While the trend of financial planners leaving small to large advisories and institutions to establish independent practices is not new, the context for decision-making has become more complex as the industry has matured. The emergence of large “aggregator” firms designed to acquire successful smaller independent firms should raise new questions for planners considering minority ownership and owners considering the promises made by these firms versus the realities.

Because advisors and owners often seek decision-making guidance in confidence from external coaches and consultants like me, succession-focused firm owners often do not realize the degree to which this question is on the minds of the advisors they’ve been grooming and banking on as future minority owners. 

Why Do Advisors Choose to Stay and Buy In?

Some of the most common and obvious reasons advisors cite for staying include:

  • Financial security and stability of a paycheck
  • Mentorship and support of a team
  • Compliance and regulatory support 
  • Psychological comfort due to the reduced risk compared to entrepreneurship
  • Not having to do their own marketing

Logical and clear, yes.

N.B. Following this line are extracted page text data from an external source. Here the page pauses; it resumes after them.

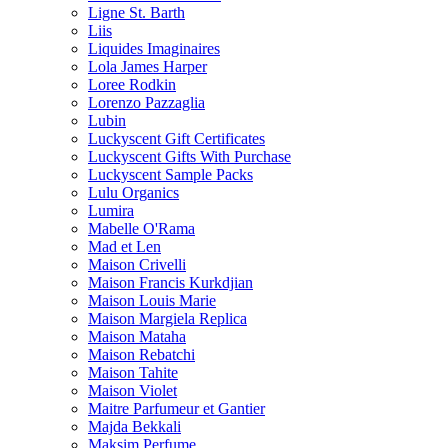
Ligne St. Barth
Liis
Liquides Imaginaires
Lola James Harper
Loree Rodkin
Lorenzo Pazzaglia
Lubin
Luckyscent Gift Certificates
Luckyscent Gifts With Purchase
Luckyscent Sample Packs
Lulu Organics
Lumira
Mabelle O'Rama
Mad et Len
Maison Crivelli
Maison Francis Kurkdjian
Maison Louis Marie
Maison Margiela Replica
Maison Mataha
Maison Rebatchi
Maison Tahite
Maison Violet
Maitre Parfumeur et Gantier
Majda Bekkali
Maksim Perfume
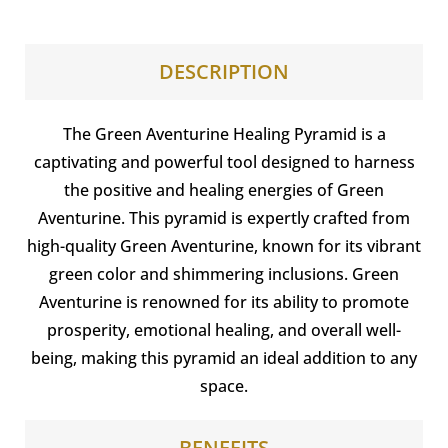
DESCRIPTION
The Green Aventurine Healing Pyramid is a
captivating and powerful tool designed to harness
the positive and healing energies of Green
Aventurine. This pyramid is expertly crafted from
high-quality Green Aventurine, known for its vibrant
green color and shimmering inclusions. Green
Aventurine is renowned for its ability to promote
prosperity, emotional healing, and overall well-
being, making this pyramid an ideal addition to any
space.
BENEFITS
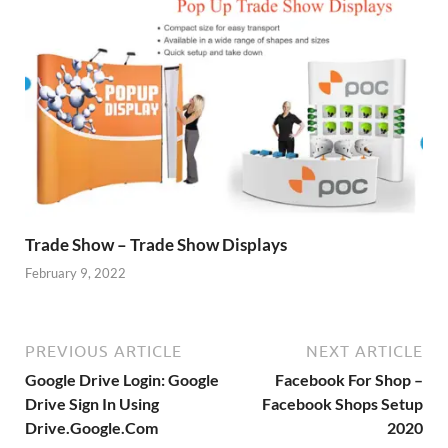
Trade Show – Trade Show Displays
February 9, 2022
PREVIOUS ARTICLE
NEXT ARTICLE
Google Drive Login: Google
Facebook For Shop –
Drive Sign In Using
Facebook Shops Setup
Drive.Google.Com
2020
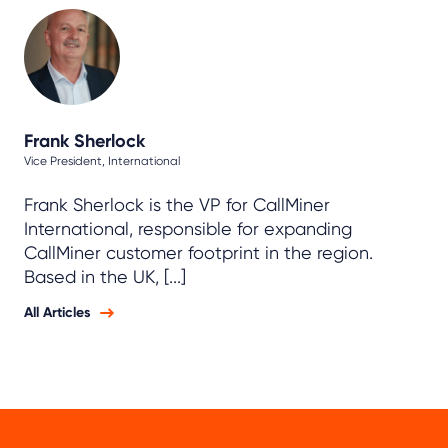
Frank Sherlock
Vice President, International
Frank Sherlock is the VP for CallMiner
International, responsible for expanding
CallMiner customer footprint in the region.
Based in the UK, [...]
All Articles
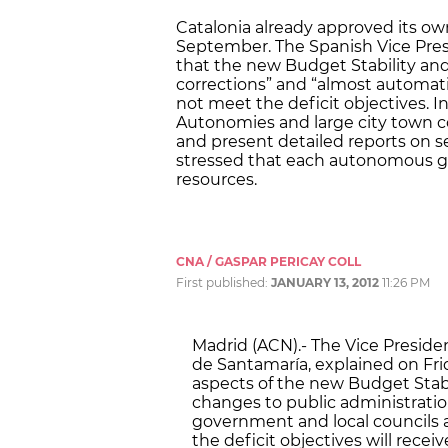
Catalonia already approved its own
September. The Spanish Vice Pres
that the new Budget Stability and
corrections” and “almost automati
not meet the deficit objectives. I
Autonomies and large city town co
and present detailed reports on s
stressed that each autonomous go
resources.
CNA / GASPAR PERICAY COLL
First published:
JANUARY 13, 2012
11:26 PM
Madrid (ACN).- The Vice Presid
de Santamaría, explained on Fr
aspects of the new Budget Stabi
changes to public administrati
government and local councils a
the deficit objectives will rece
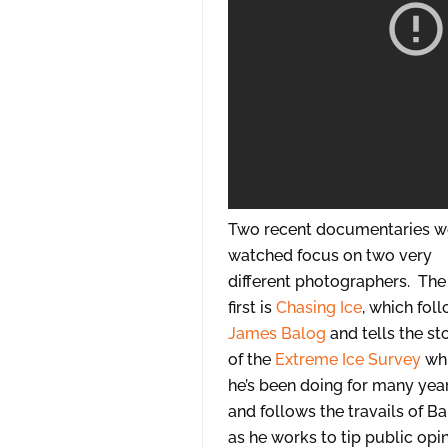
Two recent documentaries w
watched focus on two very
different photographers. The
first is
Chasing Ice
, which fol
James Balog
and tells the st
of the
Extreme Ice Survey
wh
he’s been doing for many yea
and follows the travails of B
as he works to tip public opi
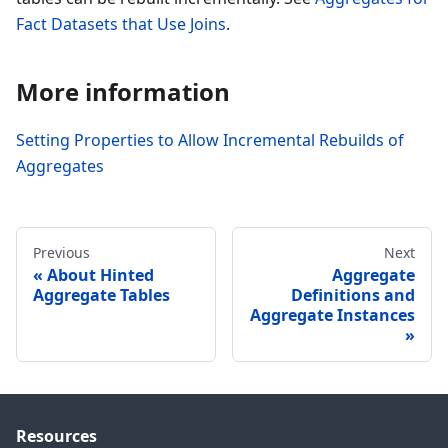
Fact Datasets that Use Joins
.
More information
Setting Properties to Allow Incremental Rebuilds of
Aggregates
Previous
Next
About Hinted
Aggregate
Aggregate Tables
Definitions and
Aggregate Instances
Resources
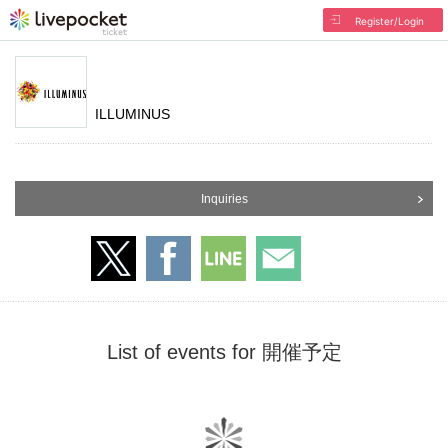
Register/Login
ILLUMINUS
Inquiries
List of events for 開催予定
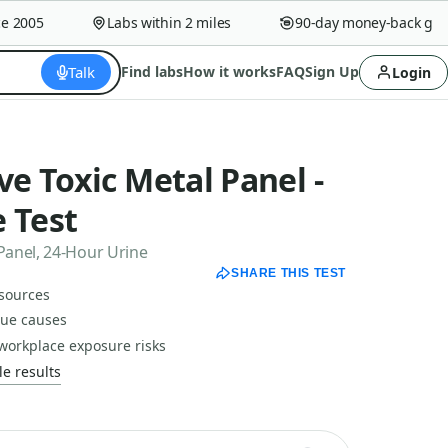
2005
Labs within 2 miles
90-day money-back guaran
Talk
Find labs
How it works
FAQ
Sign Up
Login
e Toxic Metal Panel -
 Test
Panel, 24-Hour Urine
SHARE THIS TEST
 sources
gue causes
workplace exposure risks
e results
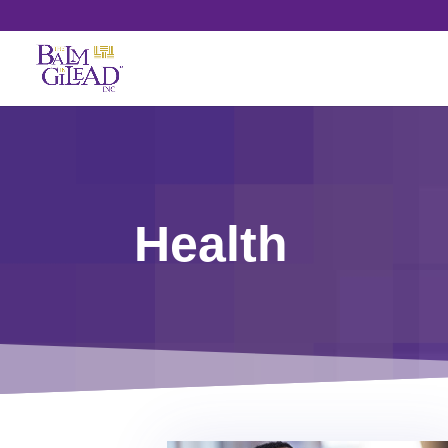
Health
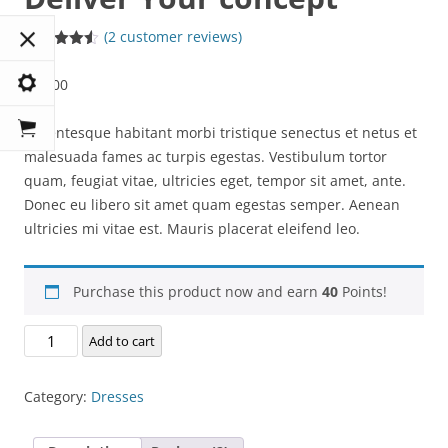
(
2
customer reviews)
Rated
2
4.50
out of 5
$
20.00
based on
customer
ratings
Pellentesque habitant morbi tristique senectus et netus et
malesuada fames ac turpis egestas. Vestibulum tortor
quam, feugiat vitae, ultricies eget, tempor sit amet, ante.
Donec eu libero sit amet quam egestas semper. Aenean
ultricies mi vitae est. Mauris placerat eleifend leo.
Purchase this product now and earn
40
Points!
Deliver
Add to cart
Your
concept
Category:
Dresses
quantity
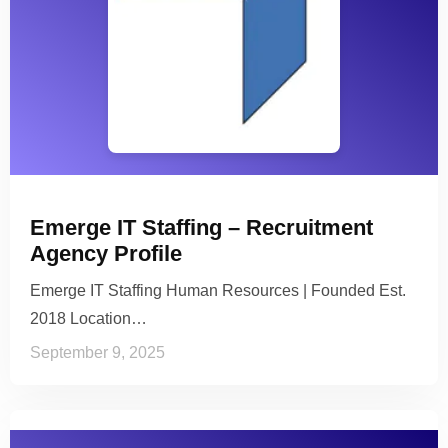
Emerge IT Staffing – Recruitment
Agency Profile
Emerge IT Staffing Human Resources | Founded Est.
2018 Location…
September 9, 2025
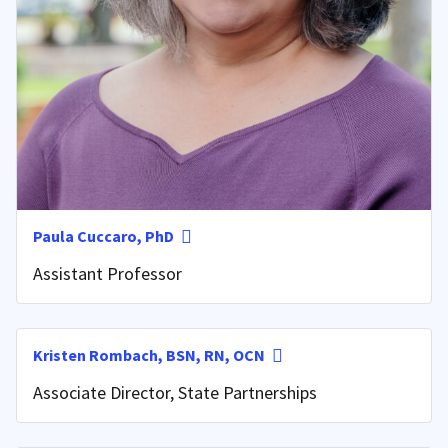
Paula Cuccaro, PhD
Assistant Professor
Kristen Rombach, BSN, RN, OCN
Associate Director, State Partnerships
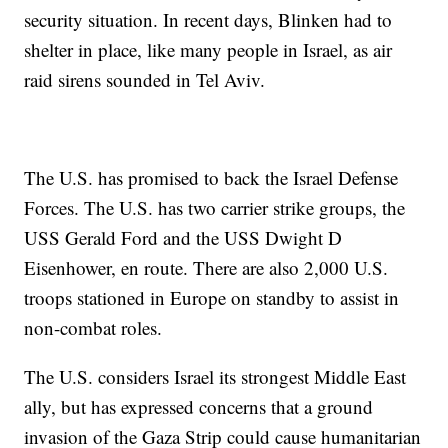
security situation. In recent days, Blinken had to
shelter in place, like many people in Israel, as air
raid sirens sounded in Tel Aviv.
The U.S. has promised to back the Israel Defense
Forces. The U.S. has two carrier strike groups, the
USS Gerald Ford and the USS Dwight D
Eisenhower, en route. There are also 2,000 U.S.
troops stationed in Europe on standby to assist in
non-combat roles.
The U.S. considers Israel its strongest Middle East
ally, but has expressed concerns that a ground
invasion of the Gaza Strip could cause humanitarian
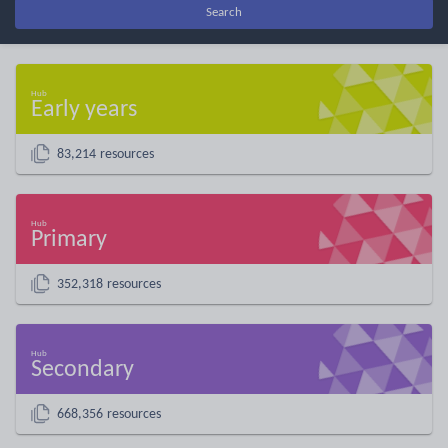
Search
Early years
83,214 resources
Primary
352,318 resources
Secondary
668,356 resources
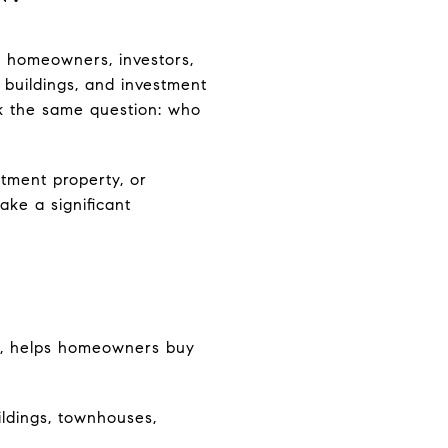
g homeowners, investors,
 buildings, and investment
k the same question: who
stment property, or
ke a significant
da, helps homeowners buy
ildings, townhouses,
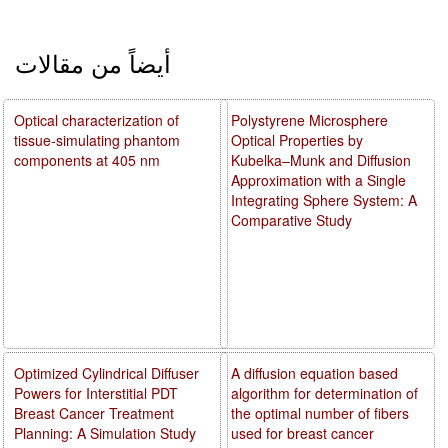
أيضاً من مقالات
Optical characterization of
Polystyrene Microsphere
tissue-simulating phantom
Optical Properties by
components at 405 nm
Kubelka–Munk and Diffusion
Approximation with a Single
Integrating Sphere System: A
Comparative Study
Optimized Cylindrical Diffuser
A diffusion equation based
Powers for Interstitial PDT
algorithm for determination of
Breast Cancer Treatment
the optimal number of fibers
Planning: A Simulation Study
used for breast cancer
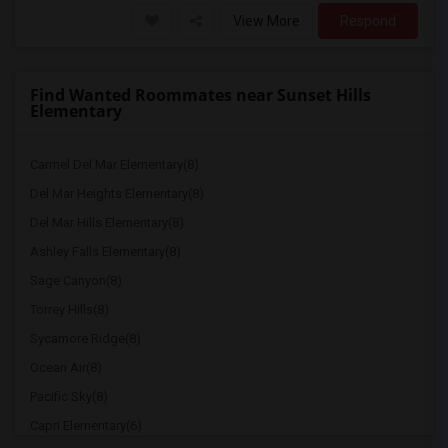
View More
Respond
Find Wanted Roommates near Sunset Hills
Elementary
Carmel Del Mar Elementary(8)
Del Mar Heights Elementary(8)
Del Mar Hills Elementary(8)
Ashley Falls Elementary(8)
Sage Canyon(8)
Torrey Hills(8)
Sycamore Ridge(8)
Ocean Air(8)
Pacific Sky(8)
Capri Elementary(6)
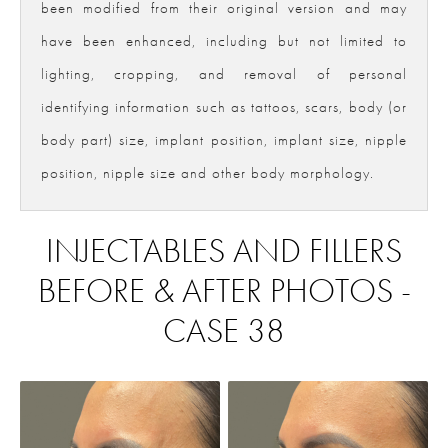
been modified from their original version and may
have been enhanced, including but not limited to
lighting, cropping, and removal of personal
identifying information such as tattoos, scars, body (or
body part) size, implant position, implant size, nipple
position, nipple size and other body morphology.
INJECTABLES AND FILLERS
BEFORE & AFTER PHOTOS -
CASE 38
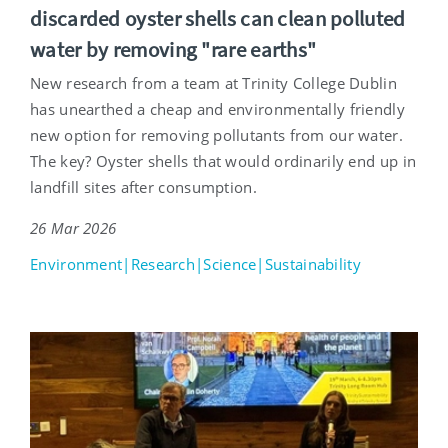
discarded oyster shells can clean polluted
water by removing "rare earths"
New research from a team at Trinity College Dublin
has unearthed a cheap and environmentally friendly
new option for removing pollutants from our water.
The key? Oyster shells that would ordinarily end up in
landfill sites after consumption.
26 Mar 2026
Environment|Research|Science|Sustainability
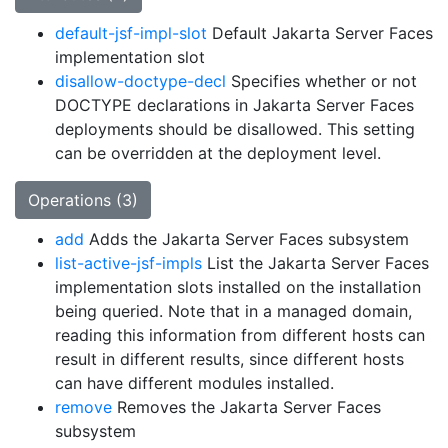
default-jsf-impl-slot
Default Jakarta Server Faces
implementation slot
disallow-doctype-decl
Specifies whether or not
DOCTYPE declarations in Jakarta Server Faces
deployments should be disallowed. This setting
can be overridden at the deployment level.
Operations (3)
add
Adds the Jakarta Server Faces subsystem
list-active-jsf-impls
List the Jakarta Server Faces
implementation slots installed on the installation
being queried. Note that in a managed domain,
reading this information from different hosts can
result in different results, since different hosts
can have different modules installed.
remove
Removes the Jakarta Server Faces
subsystem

The reasons for breaking away, however, are not all as commonly understood.

Why Do Advisors Consider Breaking Away?

Again, the most often-cited and assumed reasons for breaking away are obvious: 

  • Independence and control over the direction of the firm
  • Potential for higher earnings 
  • Flexibility in selecting ideal clients 
  • Time to cultivate stronger client relationships 
  • Career and personal growth
  • Not having to supervise a team

These, however, are just the noticeable tip of a deeper iceberg where the real leverage points for decision-making reside.

What Are Advisors Questioning Behind Closed Doors?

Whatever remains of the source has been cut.